Perola Emanuele
Vertex Pharmaceuticals, 130 Waverly Street, Cambridge, Massachusetts 02139, USA.
Proteins. 2006 Aug 1;64(2):422-35. doi: 10.1002/prot.21002.
In spite of recent improvements in docking and scoring methods, high false-positive rates remain a common issue in structure-based virtual screening. In this study, the distinctive features of false positives in kinase virtual screens were investigated. A series of retrospective virtual screens on kinase targets was performed on specifically designed test sets, each combining true ligands and experimentally confirmed inactive compounds. A systematic analysis of the docking poses generated for the top-ranking compounds highlighted key aspects differentiating true hits from false positives. The most recurring feature in the poses of false positives was the absence of certain key interactions known to be required for kinase binding. A systematic analysis of 444 crystal structures of ligand-bound kinases showed that at least two hydrogen bonds between the ligand and the backbone protein atoms in the kinase hinge region are present in 90% of the complexes, with very little variability across targets. Closer inspection showed that when the two hydrogen bonds are present, one of three preferred hinge-binding motifs is involved in 96.5% of the cases. Less than 10% of the false positives satisfied these two criteria in the minimized docking poses generated by our standard protocol. Ligand conformational artifacts were also shown to contribute to the occurrence of false positives in a number of cases. Application of this knowledge in the form of docking constraints and post-processing filters provided consistent improvements in virtual screening performance on all systems. The false-positive rates were significantly reduced and the enrichment factors increased by an average of twofold. On the basis of these results, a generalized two-step protocol for virtual screening on kinase targets is suggested.

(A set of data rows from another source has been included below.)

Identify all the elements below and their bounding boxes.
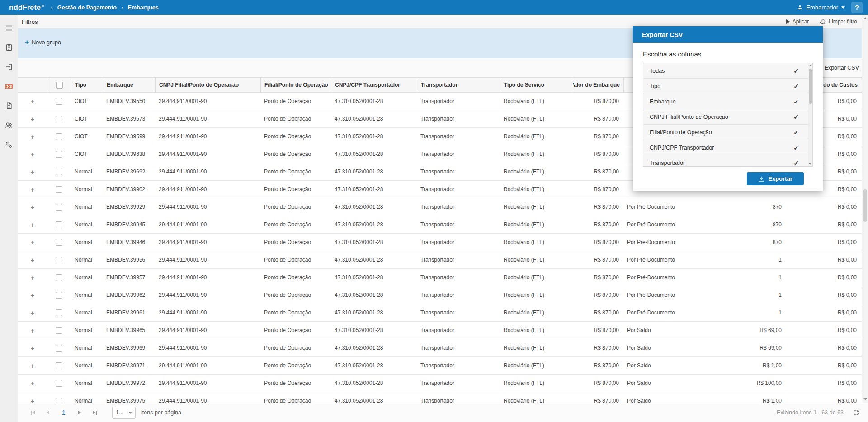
next-page-button[interactable] (74, 407, 85, 418)
expand-row-icon[interactable]: + (31, 98, 35, 105)
cell-cnpj_filial: 29.444.911/0001-90 (155, 181, 260, 198)
scroll-up-arrow-icon[interactable] (809, 65, 811, 66)
expand-row-icon[interactable]: + (31, 168, 35, 176)
scroll-down-arrow-icon[interactable] (863, 398, 867, 400)
last-page-button[interactable] (90, 407, 100, 418)
column-header-tipo[interactable]: Tipo (71, 78, 103, 92)
expand-row-icon[interactable]: + (31, 115, 35, 123)
expand-row-icon[interactable]: + (31, 327, 35, 334)
sidebar-item-documents[interactable] (3, 101, 15, 111)
export-button[interactable]: Exportar (747, 172, 804, 185)
sidebar-item-exit[interactable] (3, 62, 15, 72)
row-checkbox[interactable] (56, 398, 62, 403)
expand-row-icon[interactable]: + (31, 274, 35, 281)
select-all-checkbox[interactable] (56, 82, 63, 89)
expand-row-icon[interactable]: + (31, 133, 35, 141)
row-checkbox[interactable] (56, 116, 62, 122)
column-option-label: Todas (650, 68, 665, 74)
column-header-cnpj_filial[interactable]: CNPJ Filial/Ponto de Operação (155, 78, 260, 92)
row-checkbox[interactable] (56, 239, 62, 246)
column-header-check[interactable] (47, 78, 71, 92)
expand-row-icon[interactable]: + (31, 186, 35, 193)
cell-cnpj_transportador: 47.310.052/0001-28 (331, 198, 417, 216)
expand-row-icon[interactable]: + (31, 362, 35, 370)
column-option[interactable]: CNPJ/CPF Transportador✓ (643, 140, 812, 155)
column-option[interactable]: Filial/Ponto de Operação✓ (643, 125, 812, 140)
breadcrumb-item-embarques[interactable]: Embarques (128, 5, 159, 11)
scroll-up-arrow-icon[interactable] (863, 17, 867, 19)
column-header-embarque[interactable]: Embarque (103, 78, 155, 92)
row-checkbox[interactable] (56, 380, 62, 387)
sidebar-menu-toggle[interactable] (3, 23, 15, 33)
row-checkbox[interactable] (56, 221, 62, 228)
app-logo[interactable]: nddFrete (9, 4, 44, 12)
row-checkbox[interactable] (56, 327, 62, 334)
expand-row-icon[interactable]: + (31, 309, 35, 317)
list-scrollbar[interactable] (808, 63, 812, 166)
list-scrollbar-thumb[interactable] (809, 69, 812, 104)
refresh-button[interactable] (851, 407, 862, 418)
column-option[interactable]: CNPJ Filial/Ponto de Operação✓ (643, 109, 812, 125)
row-checkbox[interactable] (56, 292, 62, 299)
expand-row-icon[interactable]: + (31, 203, 35, 211)
download-icon (758, 176, 764, 182)
scrollbar-thumb[interactable] (863, 189, 867, 222)
column-header-expand[interactable] (18, 78, 47, 92)
first-page-button[interactable] (27, 407, 38, 418)
row-checkbox[interactable] (56, 98, 62, 105)
row-checkbox[interactable] (56, 133, 62, 140)
expand-row-icon[interactable]: + (31, 397, 35, 403)
user-role-menu[interactable]: Embarcador (797, 4, 845, 11)
sidebar-item-users[interactable] (3, 120, 15, 130)
sidebar-item-payments-active[interactable] (3, 81, 15, 91)
expand-row-icon[interactable]: + (31, 256, 35, 264)
column-option[interactable]: Embarque✓ (643, 94, 812, 109)
table-row: +NormalEMBDEV.3996529.444.911/0001-90Pon… (18, 322, 862, 339)
row-checkbox[interactable] (56, 169, 62, 175)
column-header-transportador[interactable]: Transportador (417, 78, 500, 92)
column-option[interactable]: Tipo✓ (643, 79, 812, 94)
cell-cnpj_transportador: 47.310.052/0001-28 (331, 269, 417, 286)
column-header-valor_embarque[interactable]: Valor do Embarque (573, 78, 623, 92)
cell-cnpj_transportador: 47.310.052/0001-28 (331, 128, 417, 145)
apply-filter-button[interactable]: Aplicar (786, 19, 809, 25)
expand-row-icon[interactable]: + (31, 291, 35, 299)
cell-valor_embarque: R$ 870,00 (573, 216, 623, 233)
cell-cnpj_transportador: 47.310.052/0001-28 (331, 304, 417, 321)
row-checkbox[interactable] (56, 274, 62, 281)
vertical-scrollbar[interactable] (862, 15, 868, 403)
clear-filter-button[interactable]: Limpar filtro (820, 19, 857, 25)
previous-page-button[interactable] (42, 407, 53, 418)
row-checkbox[interactable] (56, 257, 62, 263)
column-option[interactable]: Todas✓ (643, 63, 812, 79)
cell-tipo_servico: Rodoviário (FTL) (500, 251, 573, 268)
expand-row-icon[interactable]: + (31, 150, 35, 158)
current-page-number[interactable]: 1 (58, 409, 70, 416)
chevron-down-icon (841, 6, 845, 9)
sidebar-item-orders[interactable] (3, 42, 15, 52)
column-header-filial[interactable]: Filial/Ponto de Operação (260, 78, 331, 92)
page-size-dropdown[interactable]: 1... (112, 407, 136, 419)
expand-row-icon[interactable]: + (31, 239, 35, 246)
expand-row-icon[interactable]: + (31, 344, 35, 352)
cell-expand: + (18, 304, 47, 321)
breadcrumb-item-gestao[interactable]: Gestão de Pagamento (57, 5, 117, 11)
column-option[interactable]: Transportador✓ (643, 155, 812, 167)
cell-valor_embarque: R$ 870,00 (573, 286, 623, 304)
scroll-down-arrow-icon[interactable] (809, 163, 811, 165)
row-checkbox[interactable] (56, 151, 62, 158)
row-checkbox[interactable] (56, 362, 62, 369)
row-checkbox[interactable] (56, 186, 62, 193)
expand-row-icon[interactable]: + (31, 380, 35, 387)
column-header-cnpj_transportador[interactable]: CNPJ/CPF Transportador (331, 78, 417, 92)
expand-row-icon[interactable]: + (31, 221, 35, 229)
new-group-button[interactable]: + Novo grupo (25, 39, 61, 46)
row-checkbox[interactable] (56, 204, 62, 211)
cell-saldo_custos: R$ 0,00 (786, 234, 861, 251)
row-checkbox[interactable] (56, 345, 62, 352)
cell-embarque: EMBDEV.39599 (103, 128, 155, 145)
column-header-tipo_servico[interactable]: Tipo de Serviço (500, 78, 573, 92)
sidebar-item-settings[interactable] (3, 140, 15, 150)
help-button[interactable]: ? (851, 2, 863, 13)
row-checkbox[interactable] (56, 309, 62, 316)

尽管对接和评分方法最近有所改进,但在基于结构的虚拟筛选中,高假阳性率仍然是一个常见问题。在本研究中,对激酶虚拟筛选中假阳性的独特特征进行了研究。在专门设计的测试集上对一系列激酶靶点进行回顾性虚拟筛选,每个测试集都结合了真实配体和经实验确认的无活性化合物。对排名靠前的化合物生成的对接姿势进行系统分析,突出了区分真实命中与假阳性的关键方面。假阳性姿势中最常见的特征是缺乏激酶结合所需的某些关键相互作用。对444个配体结合激酶的晶体结构进行系统分析表明,90%的复合物中配体与激酶铰链区的主链蛋白原子之间至少存在两个氢键,不同靶点之间的变异性很小。进一步检查表明,当存在这两个氢键时,96.5%的情况下涉及三种优选的铰链结合基序之一。在我们的标准方案生成的最小化对接姿势中,不到10%的假阳性满足这两个标准。在许多情况下,配体构象伪像也被证明会导致假阳性的出现。以对接约束和后处理过滤器的形式应用这些知识,在所有系统的虚拟筛选性能方面都提供了一致的改进。假阳性率显著降低,富集因子平均提高了两倍。基于这些结果,提出了一种用于激酶靶点虚拟筛选的通用两步方案。